Em segundos percebeu a artimanha do filho e rapidamente se desfez das linhas que prendiam seus pés. Mal se livrou delas e ouviu passos hesitantes na escada, engatinhando fugiu para de trás do sofá.

João desceu devagar, sonolento, degrau por degrau. Já era quase dia e aquele lusco-fusco lhe turvava a visão. Ajoelhou-se perto da árvore luminosa e agarrou seu presente, um grande pacote azul com fita dourada.

- Pai? – chamou numa voz indecisa – Pode sair do esconderijo.

Alfredo levantou-se emocionado, numa tristeza profunda por ter acabado com a crença do filho.

- Eu tentei segurá-lo quando ele saía pela janela, mas não deu tempo, aí...

- Pai! – interrompeu João, olhando o pai sem acreditar naquela história mirabolante.
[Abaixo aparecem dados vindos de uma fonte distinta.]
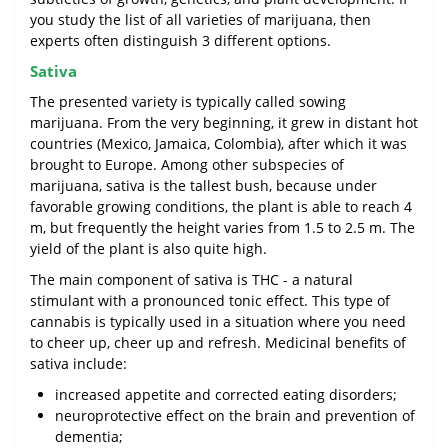
you study the list of all varieties of marijuana, then
experts often distinguish 3 different options.
Sativa
The presented variety is typically called sowing
marijuana. From the very beginning, it grew in distant hot
countries (Mexico, Jamaica, Colombia), after which it was
brought to Europe. Among other subspecies of
marijuana, sativa is the tallest bush, because under
favorable growing conditions, the plant is able to reach 4
m, but frequently the height varies from 1.5 to 2.5 m. The
yield of the plant is also quite high.
The main component of sativa is THC - a natural
stimulant with a pronounced tonic effect. This type of
cannabis is typically used in a situation where you need
to cheer up, cheer up and refresh. Medicinal benefits of
sativa include:
increased appetite and corrected eating disorders;
neuroprotective effect on the brain and prevention of
dementia;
- Você me viu, não é? Me viu colocando os presentes... Desculpe filho, tudo o que eu não desejava era estragar seu Natal... – as lágrimas lhe desciam pela face. Não tentou impedi-las.

- Não vi você, não... – disse calmamente João – mas sei que Papai Noel não passou por aqui. - Alfredo enxugou os olhos num misto de amor e confusão. – Eu pedi a ele, na minha cartinha, que lhe desse um novo emprego, que trouxesse mais freguesas pro salão da mamãe e uma boneca com chupeta pra Clarinha. Mas eu disse pra você que tinha pedido um carrinho de controle remoto, papai. Juro que não fiz por mal.

Num abraço forte e emocionado, Alfredo prometeu ao filho que Papai Noel realizaria seus desejos. E na manhã do dia 26, enquanto todos se curavam da ressaca, ele acordou mais cedo, vestiu seu melhor terno e foi em busca do presente que Papai Noel havia deixado para João, escondido em alguma empresa da cidade.